A relative of the wheat family, spelt (triticum spelta) has been cultivated for thousands of years. At some stages, spelt cultivation was quite common, but it declined in the late 1800s due to competition from higher-yielding relatives. In recent years, there has once again been an increasing interest in spelt, because it is known to be significantly healthier than other grains. Spelt has a strong, multi-layer shell providing the grain with excellent protection against impurities. Spelt is the most valuable grain in the spelt family. As a hexaploid wheat, spelt has 3 sets of 14 chromosome pairs for a total of 42 chromosomes, whereas durum, for example, is a tetraploid wheat having 28 chromosomes (2x14).
Spelt originated from around the area of modern-day Iran, where it is known to have been cultivated already as early as 6000-5000 BC. Spelt was introduced into Europe some four thousand years later. In the Middle Ages spelt, along with millet, emmer (farro) wheat and barley, was one of the most important varieties of grain in North Europe. Finns believe that all the great feats of our nation were achieved by the power of rye, but perhaps we would be an even greater nation if we had eaten more spelt, because the successes of the pharaohs of Egypt, Alexander the Great and the armies of Rome are all said to be based on spelt bread. This same diet provided the young Olympic athletes of antiquity with their performance abilities.
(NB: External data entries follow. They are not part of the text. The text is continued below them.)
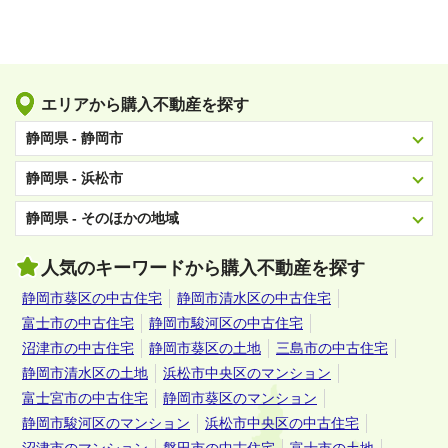
浜松市
エリアから購入不動産を探す
静岡県 - 静岡市
静岡県 - 浜松市
静岡県 - そのほかの地域
人気のキーワードから購入不動産を探す
静岡市葵区の中古住宅
静岡市清水区の中古住宅
富士市の中古住宅
静岡市駿河区の中古住宅
沼津市の中古住宅
静岡市葵区の土地
三島市の中古住宅
静岡市清水区の土地
浜松市中央区のマンション
富士宮市の中古住宅
静岡市葵区のマンション
静岡市駿河区のマンション
浜松市中央区の中古住宅
沼津市のマンション
磐田市の中古住宅
富士市の土地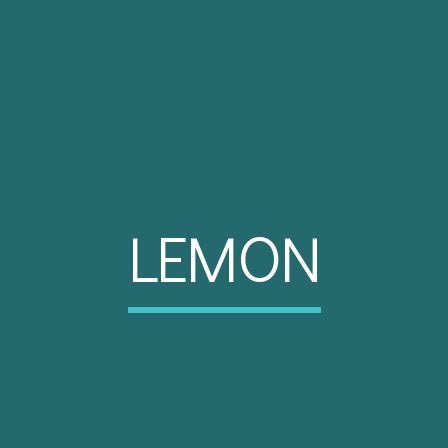
LEMON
A nun who lived in the Middle Ages, Saint Hildegard von Bingen was a famous healer who swore that spelt was the greatest medicine for any and all ailments; "It provides its consumer with good flesh and good healthy blood and provides a happy mind and joyful spirit". Spelt’s most remarkable strength may nonetheless be its extraordinary, slightly nutty flavour, to which it is easy to become ”addicted”.
Botanically, spelt and wheat differ by just one gene. Visually, the difference is in the head; wheat grains are attached in the rachis, but the spelt head is composed of spikelets, to which the seeds are attached. When threshed, the spelt head breaks into pieces or spikelets, in which the grains are tightly in their shells. As with wheat, spelt comes in summer and winter varieties,
but only winter spelt, due to its growth cycle, is suitable for Northern Europe.
Spelt can be used in the kitchen for all kinds of baking and cooking.
The shell percentage of spelt is 20-30% and for mill use it must be hulled. Mills handling large amounts of spelt have separate stone pairs or drum hullers. For household use, hulling can be performed, for example, using and old-fashioned stone mill. Devices intended for hulling oats are too rough to be used with spelt, since the loss percentage might, at its worst, rise as high as 70%, but with a few slight changes these can be used.